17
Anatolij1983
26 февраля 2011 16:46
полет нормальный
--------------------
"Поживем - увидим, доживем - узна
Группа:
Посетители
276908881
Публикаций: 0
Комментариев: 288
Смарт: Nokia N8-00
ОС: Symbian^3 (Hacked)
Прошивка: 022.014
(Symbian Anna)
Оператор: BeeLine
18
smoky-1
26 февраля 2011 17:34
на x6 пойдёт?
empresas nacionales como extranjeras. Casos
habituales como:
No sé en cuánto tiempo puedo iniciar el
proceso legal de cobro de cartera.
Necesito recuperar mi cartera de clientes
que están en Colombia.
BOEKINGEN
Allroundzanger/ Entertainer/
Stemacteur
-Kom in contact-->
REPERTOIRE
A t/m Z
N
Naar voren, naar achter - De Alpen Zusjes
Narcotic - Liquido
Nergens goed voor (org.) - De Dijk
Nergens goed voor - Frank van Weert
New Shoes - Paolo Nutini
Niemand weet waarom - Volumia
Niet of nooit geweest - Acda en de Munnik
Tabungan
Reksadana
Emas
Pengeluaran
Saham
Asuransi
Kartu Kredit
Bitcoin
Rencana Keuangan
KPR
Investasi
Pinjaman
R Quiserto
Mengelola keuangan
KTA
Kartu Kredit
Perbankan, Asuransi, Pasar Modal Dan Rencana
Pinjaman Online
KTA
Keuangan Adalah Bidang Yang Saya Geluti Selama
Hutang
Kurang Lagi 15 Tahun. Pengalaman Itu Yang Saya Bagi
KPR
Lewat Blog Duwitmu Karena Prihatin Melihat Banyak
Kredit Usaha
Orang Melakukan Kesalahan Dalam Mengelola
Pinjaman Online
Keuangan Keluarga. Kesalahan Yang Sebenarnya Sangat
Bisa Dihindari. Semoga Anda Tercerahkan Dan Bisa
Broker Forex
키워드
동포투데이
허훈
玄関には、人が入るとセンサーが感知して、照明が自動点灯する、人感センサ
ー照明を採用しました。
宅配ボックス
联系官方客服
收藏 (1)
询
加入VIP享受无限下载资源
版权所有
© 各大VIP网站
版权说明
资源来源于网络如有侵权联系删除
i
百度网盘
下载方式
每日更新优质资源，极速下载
= = = =
• **Problem to work on**: Everything from the line containing "ー照明を採用しました。" to the last line of the data above must be set down exactly, both ends included, with no other lines.

• **Response**:
ー照明を採用しました。
宅配ボックス
联系官方客服
收藏 (1)
询
加入VIP享受无限下载资源
版权所有
© 各大VIP网站
版权说明
资源来源于网络如有侵权联系删除
i
百度网盘
下载方式
每日更新优质资源，极速下载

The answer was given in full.